=== Exercise prompt ===
Everything in the data except the pictures belongs in your answer, copied exactly.

=== Provided data ===
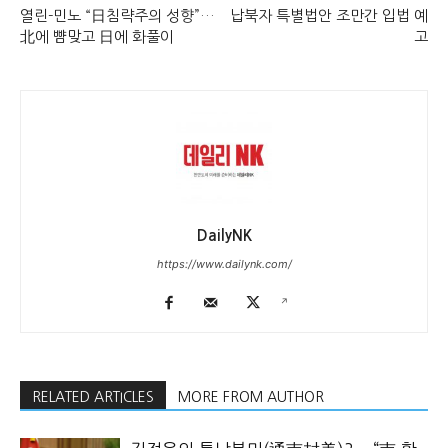
열린-민노 “日침략주의 성향”…
납북자 특별법안 조만간 입법 예
北에 뺨맞고 日에 화풀이
고
DailyNK
https://www.dailynk.com/
RELATED ARTICLES
MORE FROM AUTHOR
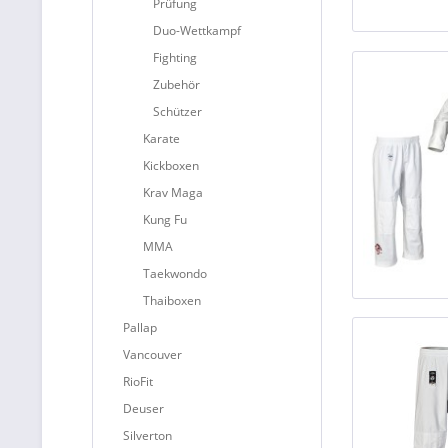
Prüfung
Duo-Wettkampf
Fighting
Zubehör
Schützer
Karate
Kickboxen
Krav Maga
Kung Fu
MMA
Taekwondo
Thaiboxen
Pallap
Vancouver
RioFit
Deuser
Silverton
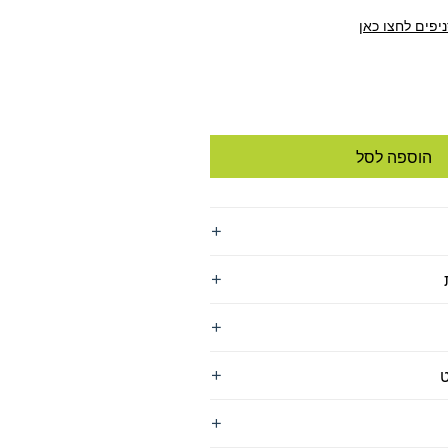
יפים לחצו כאן
הוספה לסל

=== Response to the task ===
열린-민노 “日침략주의 성향”…
납북자 특별법안 조만간 입법 예
北에 뺨맞고 日에 화풀이
고
DailyNK
https://www.dailynk.com/
RELATED ARTICLES
MORE FROM AUTHOR
Prüfung
Duo-Wettkampf
Fighting
Zubehör
Schützer
Karate
Kickboxen
Krav Maga
Kung Fu
MMA
Taekwondo
Thaiboxen
Pallap
Vancouver
RioFit
Deuser
Silverton
יפים לחצו כאן
הוספה לסל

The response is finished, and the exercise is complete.